Ces critiques sont également particulièrement importantes en Europe, où l’Union européenne est régulièrement ciblée par les partis d’extrême droite ou souverainistes. Ces formations dénoncent une Union perçue comme une structure technocratique opaque, dominée par des élites non élues (notamment la Commission européenne), qui imposerait aux peuples des normes économiques, migratoires ou sociétales contraires à leur volonté nationale. En France, en Hongrie, en Italie ou en Pologne, les partis populistes accusent l’Union de diluer la souveraineté nationale, de favoriser une « mondialisation libérale » au détriment des intérêts des travailleurs ou de soutenir une vision des droits fondamentaux jugée trop progressiste. Ces discours nourrissent une remise en cause du projet d’intégration régionale, avec des appels à la renationalisation des politiques publiques, voire à la sortie de l’Union. Ainsi, même les organisations les plus intégrées et juridiquement puissantes, comme l’Union européenne, ne sont pas épargnées par une contestation croissante de leur légitimité démocratique, qui reflète un malaise plus profond vis-à-vis du fonctionnement du multilatéralisme contemporain.

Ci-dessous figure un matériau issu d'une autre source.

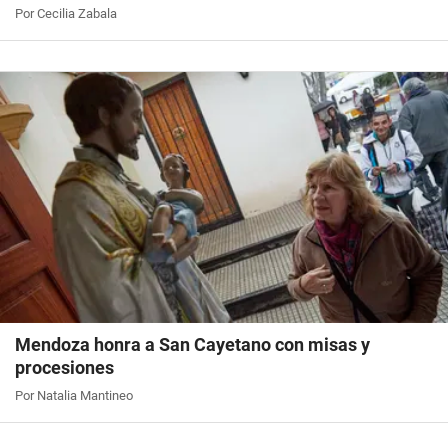
Por Cecilia Zabala
Mendoza honra a San Cayetano con misas y
procesiones
Por Natalia Mantineo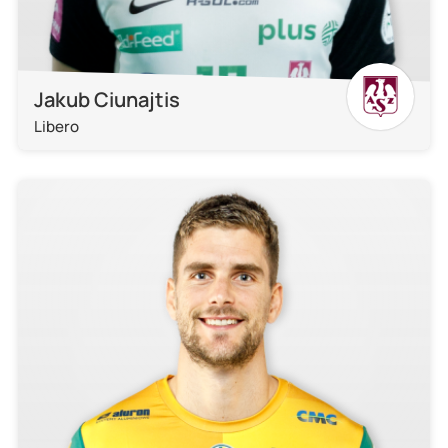
Jakub Ciunajtis
Libero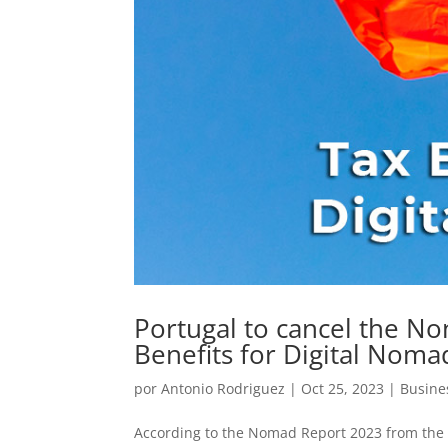
Portugal to cancel the No
Benefits for Digital Noma
por
Antonio Rodriguez
|
Oct 25, 2023
|
Busine
According to the Nomad Report 2023 from the r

2 - Les remises en cause du multilatéralisme par les stratégies de repli nationalistes de certains États

Cette défiance s’inscrit dans un contexte plus large de repli souverainiste, marqué par une remise en cause du multilatéralisme et une réaffirmation des États comme seuls détenteurs légitimes du pouvoir. Ce phénomène s’est accentué au cours de la dernière décennie, sous l’effet de crises économiques, migratoires, sanitaires et géopolitiques. L’exemple le plus emblématique est celui des États-Unis sous la présidence de Donald Trump, qui ont adopté une posture résolument unilatérale : désengagement de l’OMS, paralysie de l’Organe d’appel de l’OMC, imposition de droits douanes sur toute la planète, remise en cause des négociations sur le climat et retrait de l’Accord de Paris, menaces d’usage de la force militaire pour prendre possession du Groenland, critiques ouvertes de ses alliés historiques. Ce rejet assumé des mécanismes multilatéraux a fragilisé la coopération internationale, en envoyant un signal fort de désengagement.

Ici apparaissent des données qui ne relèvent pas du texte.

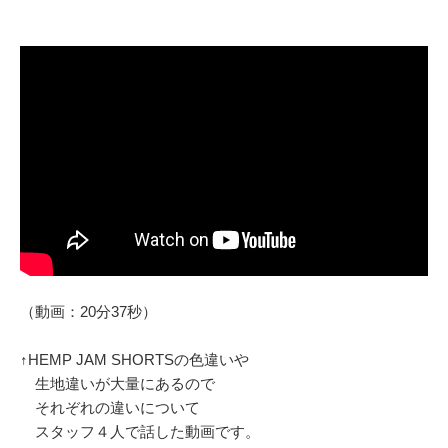
（動画：20分37秒）
↑HEMP JAM SHORTSの色違いや
生地違いが大量にあるので
それぞれの違いについて
スタッフ４人で話した動画です。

En Europe, le Brexit et la montée des partis nationalistes ont également alimenté une critique virulente de l’Union européenne, accusée d’empiéter sur la souveraineté des États membres. Cette dynamique s’est traduite par une volonté accrue de reprendre le contrôle des frontières, des politiques économiques et des normes nationales, souvent au détriment des engagements internationaux. Ces stratégies unilatérales affaiblissent la capacité des organisations internationales à remplir leur mission régulatrice. Elles contribuent à un climat de fragmentation, d’instabilité normative et de compétition stratégique, qui va à rebours de la logique de coopération sur laquelle repose le multilatéralisme. Si les organisations internationales peuvent atténuer certaines tensions, elles ne peuvent s’imposer durablement sans le soutien actif, cohérent et continu des États.